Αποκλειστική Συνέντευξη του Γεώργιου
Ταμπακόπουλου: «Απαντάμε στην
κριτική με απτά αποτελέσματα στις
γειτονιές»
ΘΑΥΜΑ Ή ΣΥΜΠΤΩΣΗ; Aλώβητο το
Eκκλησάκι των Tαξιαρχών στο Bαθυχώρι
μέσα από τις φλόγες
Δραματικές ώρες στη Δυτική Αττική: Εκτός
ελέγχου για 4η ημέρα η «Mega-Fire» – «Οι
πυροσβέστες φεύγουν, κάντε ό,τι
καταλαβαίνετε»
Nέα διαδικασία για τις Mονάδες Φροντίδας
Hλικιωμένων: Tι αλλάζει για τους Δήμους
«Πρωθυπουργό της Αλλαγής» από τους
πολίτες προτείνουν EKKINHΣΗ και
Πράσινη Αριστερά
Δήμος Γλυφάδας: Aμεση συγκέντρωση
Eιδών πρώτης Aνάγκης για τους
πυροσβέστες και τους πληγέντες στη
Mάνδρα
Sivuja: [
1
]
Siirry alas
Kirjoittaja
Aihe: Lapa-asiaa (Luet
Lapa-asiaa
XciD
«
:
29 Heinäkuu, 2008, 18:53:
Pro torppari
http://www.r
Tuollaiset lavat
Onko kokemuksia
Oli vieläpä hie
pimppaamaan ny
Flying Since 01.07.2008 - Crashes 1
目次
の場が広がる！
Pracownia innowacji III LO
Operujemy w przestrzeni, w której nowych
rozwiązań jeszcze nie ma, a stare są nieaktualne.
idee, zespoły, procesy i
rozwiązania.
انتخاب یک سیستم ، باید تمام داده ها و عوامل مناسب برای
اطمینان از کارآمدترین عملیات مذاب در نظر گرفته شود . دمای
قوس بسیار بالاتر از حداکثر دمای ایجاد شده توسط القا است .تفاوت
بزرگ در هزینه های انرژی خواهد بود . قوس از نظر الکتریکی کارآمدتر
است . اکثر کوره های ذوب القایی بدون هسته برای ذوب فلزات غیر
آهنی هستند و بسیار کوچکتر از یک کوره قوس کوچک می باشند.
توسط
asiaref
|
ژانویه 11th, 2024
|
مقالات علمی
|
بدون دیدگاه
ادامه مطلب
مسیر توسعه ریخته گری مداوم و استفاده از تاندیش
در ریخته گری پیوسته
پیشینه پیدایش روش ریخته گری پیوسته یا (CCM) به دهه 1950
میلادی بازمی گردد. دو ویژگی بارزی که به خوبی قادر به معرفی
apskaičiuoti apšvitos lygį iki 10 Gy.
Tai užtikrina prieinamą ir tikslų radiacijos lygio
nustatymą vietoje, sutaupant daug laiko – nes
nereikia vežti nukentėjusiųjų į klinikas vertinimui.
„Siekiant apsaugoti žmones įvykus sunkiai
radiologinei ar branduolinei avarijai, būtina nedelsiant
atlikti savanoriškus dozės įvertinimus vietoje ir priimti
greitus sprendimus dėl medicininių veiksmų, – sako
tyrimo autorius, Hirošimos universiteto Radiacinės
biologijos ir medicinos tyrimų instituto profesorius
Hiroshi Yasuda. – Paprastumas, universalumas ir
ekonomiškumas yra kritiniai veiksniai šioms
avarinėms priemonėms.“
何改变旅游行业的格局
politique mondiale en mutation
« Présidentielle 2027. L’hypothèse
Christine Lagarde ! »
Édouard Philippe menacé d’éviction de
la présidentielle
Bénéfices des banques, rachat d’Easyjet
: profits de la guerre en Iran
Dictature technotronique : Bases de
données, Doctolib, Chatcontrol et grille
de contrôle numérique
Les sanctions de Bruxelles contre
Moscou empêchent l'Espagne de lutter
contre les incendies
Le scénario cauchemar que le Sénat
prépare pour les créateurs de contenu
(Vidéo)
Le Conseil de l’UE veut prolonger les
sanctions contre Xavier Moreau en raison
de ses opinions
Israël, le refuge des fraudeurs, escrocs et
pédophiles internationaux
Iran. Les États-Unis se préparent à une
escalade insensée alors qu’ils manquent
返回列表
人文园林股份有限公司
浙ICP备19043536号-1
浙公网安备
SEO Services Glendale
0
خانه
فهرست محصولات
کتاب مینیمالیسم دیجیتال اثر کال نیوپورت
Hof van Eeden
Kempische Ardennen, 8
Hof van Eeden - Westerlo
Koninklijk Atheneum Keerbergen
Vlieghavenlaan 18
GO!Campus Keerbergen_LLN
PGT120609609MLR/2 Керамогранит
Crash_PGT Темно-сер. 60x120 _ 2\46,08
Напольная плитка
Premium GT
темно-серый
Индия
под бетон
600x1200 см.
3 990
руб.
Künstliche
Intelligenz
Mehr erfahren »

------------------------------------------------------------

# WHAT THE TASK ASKS:
Those lines above that contain the string "بدون" should be returned.

# ANSWER SECTION:
است . اکثر کوره های ذوب القایی بدون هسته برای ذوب فلزات غیر
بدون دیدگاه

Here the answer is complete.